### THE PROBLEM
Where the lines below hold images, skip those and copy every word exactly.

(Source data)

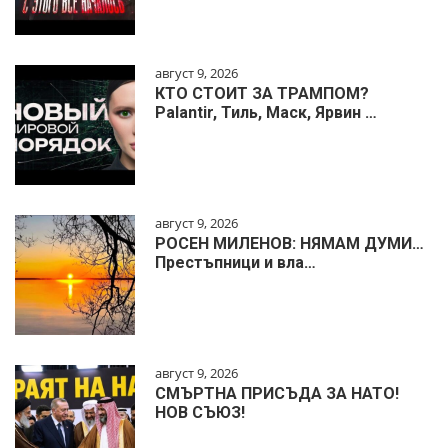
август 9, 2026
КТО СТОИТ ЗА ТРАМПОМ?
Palantir, Тиль, Маск, Ярвин …
август 9, 2026
РОСЕН МИЛЕНОВ: НЯМАМ ДУМИ…
Престъпници и вла…
август 9, 2026
СМЪРТНА ПРИСЪДА ЗА НАТО!
НОВ СЪЮЗ!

### EXPECTED ANSWER
август 9, 2026
КТО СТОИТ ЗА ТРАМПОМ?
Palantir, Тиль, Маск, Ярвин …
август 9, 2026
РОСЕН МИЛЕНОВ: НЯМАМ ДУМИ…
Престъпници и вла…
август 9, 2026
СМЪРТНА ПРИСЪДА ЗА НАТО!
НОВ СЪЮЗ!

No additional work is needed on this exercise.